Çantalar toplanır cuma gecesinden ve cumartesi sabah erkenden yola çıkılır. Bursa deyince akla Uludağ gelir, İskender kebap gelir, Ulu Camii gelir. Fakat Uludağ o kadar heybetli ve bereketli topraklara sahiptir ki yeryüzüne yerleşmiş cennet tabiri yanlış olmaz. Pek çok akarsuyu, şelaleyi eteklerinde barındıran, kış geldiğinde ak örtü giymiş bir ana gibi Bursa'yı kucaklayan bir dağdır.
Bu şelalerden biriside Kestel ilçesinin Derekızık köyünün içinden geçerek orman içinden yürüme mesafesi ile takribi 5 km yukarıda bulunan Küreklidere Şelalesi'dir. Ben bu akşam oradayım. Kamp kuracak yeri çok fazla ama yaklaşık 50 cm karda buraya gelmek biraz zorluyo bünyeyi. Kış aylarını kabuğuna çekilmiş bir kaplumbağa misali geçiren bu doğa harikası şelaleyi görmenizi tavsiye ederim.
Adeta Uludağ'ın potansiyel enerjisinin kinetik enerjiye dönüştüğü yer gibidir bu şelale. Kuru odun bulmanın güç olduğu bu yerde ateşimi yakmak epey zamanımı aldı. Ateş yakmam gerekiyordu çünkü bu tabiat beraberinde vahşi yaşamıda getiriyordu. Ben şuna inanırım karşındaki şeye bir şey yapmazsan o da sana zarar vermez. İnsan doğasında da bu böyleymiş bir zamanlar...

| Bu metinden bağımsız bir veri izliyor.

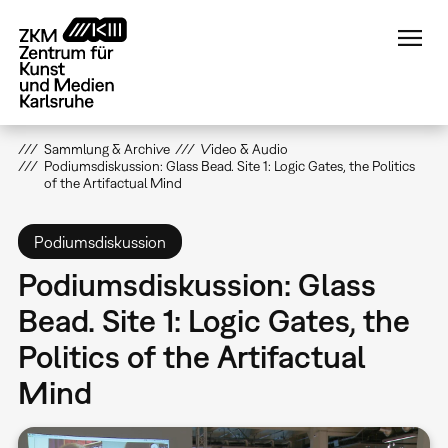
Direkt
zum
Inhalt
Sammlung & Archive
Video & Audio
Podiumsdiskussion: Glass Bead. Site 1: Logic Gates, the Politics
of the Artifactual Mind
Podiumsdiskussion
Podiumsdiskussion: Glass
Bead. Site 1: Logic Gates, the
Politics of the Artifactual
Mind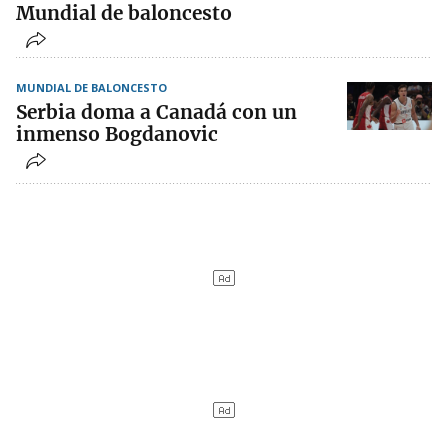
Mundial de baloncesto
MUNDIAL DE BALONCESTO
Serbia doma a Canadá con un
inmenso Bogdanovic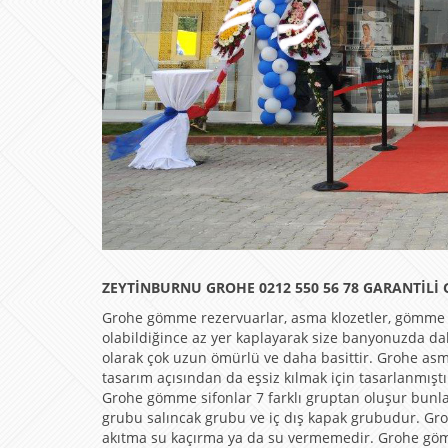
ZEYTİNBURNU GROHE 0212 550 56 78 GARANTİLİ
Grohe gömme rezervuarlar, asma klozetler, gömme 
olabildiğince az yer kaplayarak size banyonuzda d
olarak çok uzun ömürlü ve daha basittir. Grohe as
tasarım açısından da eşsiz kılmak için tasarlanmışt
Grohe gömme sifonlar 7 farklı gruptan oluşur bunl
grubu salıncak grubu ve iç dış kapak grubudur. Groh
akıtma su kaçırma ya da su vermemedir. Grohe göm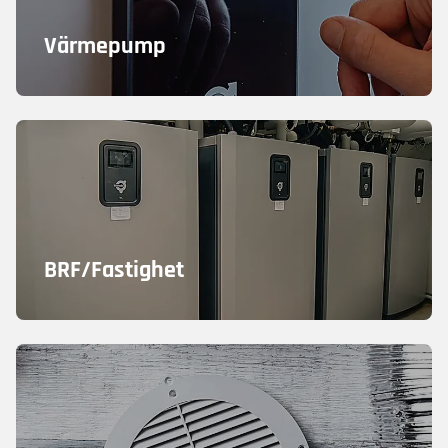
Värmepump
BRF/Fastighet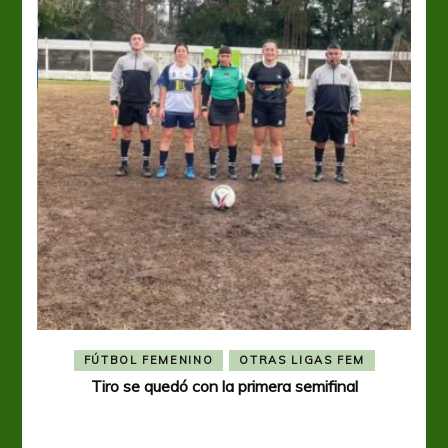
FÚTBOL FEMENINO
OTRAS LIGAS FEM
Tiro se quedó con la primera semifinal
Tiro 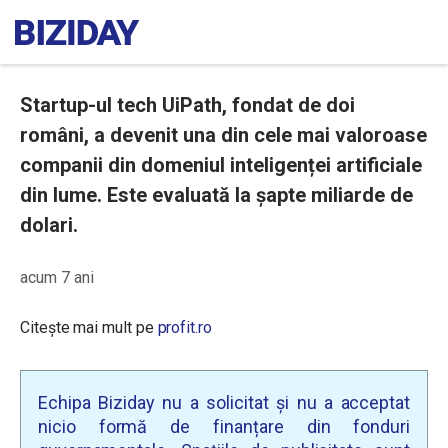
Startup-ul tech UiPath, fondat de doi
români, a devenit una din cele mai valoroase
companii din domeniul inteligenței artificiale
din lume. Este evaluată la șapte miliarde de
dolari.
acum 7 ani
Citește mai mult pe
profit.ro
Echipa Biziday nu a solicitat și nu a acceptat
nicio formă de finanțare din fonduri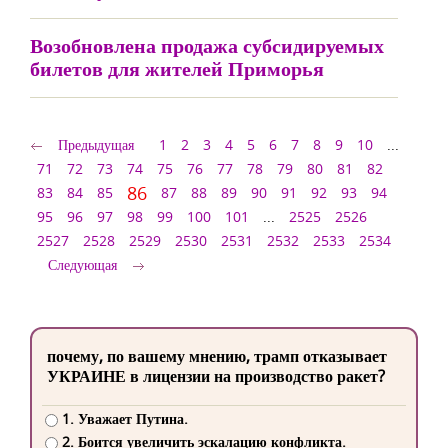
Возобновлена продажа субсидируемых
билетов для жителей Приморья
Предыдущая
1
2
3
4
5
6
7
8
9
10
...
71
72
73
74
75
76
77
78
79
80
81
82
86
83
84
85
87
88
89
90
91
92
93
94
95
96
97
98
99
100
101
...
2525
2526
2527
2528
2529
2530
2531
2532
2533
2534
Следующая
почему, по вашему мнению, трамп отказывает
УКРАИНЕ в лицензии на производство ракет?
1. Уважает Путина.
2. Боится увеличить эскалацию конфликта.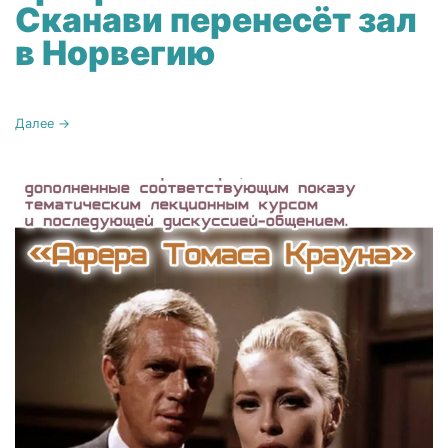
Сканави перенесёт зал
в Норвегию
Далее →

Şimdi? Dilim varmıyor ama ''ben bunun ayağını nasıl kaydırırım, nasıl işine engel olurum...'' derdinde. Bu beni çok üzüyor. Ceplerinden tasmalı bu yaratıklara diyecek bir lafım yok. Bu yazdıklarım insanlara olan tepkimdir. Vurdum duymaz, dünyayı yöneten cahil kafalaradır.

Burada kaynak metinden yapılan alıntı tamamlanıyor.